Verdict rigor (DRAFT vs VERDICT)
Per server/AGENTS.md "Verdict rigor: DRAFT vs VERDICT", tier every bench number.
A single sweep is a DRAFT. Promote to a VERDICT only when variance-controlled
(same-node, >=3 trials, mean +/- std), metric-isolated (median TPOT/ITL for
decode-latency claims - output tok/s at small num_prompts is TTFT-dominated, NOT
decode), and against a production-representative baseline (cudagraph-on, shipped
backend. Never an eager strawman). Mark the campaign verdict_tier accordingly. The
perf-lake writer gates verdict_tier=verdict on this provenance.

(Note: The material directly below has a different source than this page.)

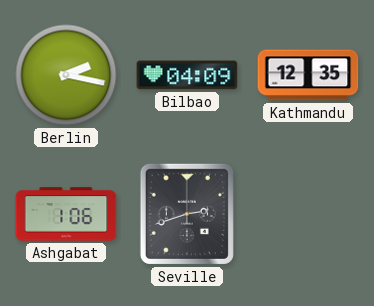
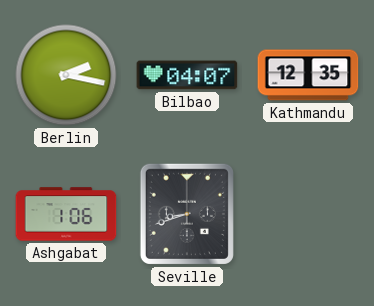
Bilbao: 04:09 -> 04:07
Seville: 2:42 -> 8:42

Quant-format / serve-backend claims are a MATRIX, not a single cell (per
server/AGENTS.md "Validate the matrix, never generalize from one cell" +
docs/METHODOLOGY.md). When A/B-ing quant formats or serve
backends (NVFP4 marlin vs cutlass, FP8 compressed-tensors, ...), a single
(backend, concurrency) point is NEVER a universal verdict -- the winner is
concurrency-dependent (e.g. on Qwen3: FP8 wins c1 latency, NVFP4-marlin the c16 knee,
NVFP4-cutlass throughput at c64-256. No universal best). MANDATORY for such a verdict:
run the serve-backend x concurrency matrix same-node (one pod, all backends, 3
trials) and aggregate the cells. Root-cause any failed/degenerate cell by
reading the (EngineCore pid=...) worker traceback instead of
assuming the backend is blocked. Report the winner PER concurrency regime.
Source-of-truth references
- Pair:
ai-bench(colloquial alias of this skill),inference-model-eval(quality-side counterpart). - Bridge:
inference-perf-baseline-bridge. server/AGENTS.md- fail-fast + provenance rules.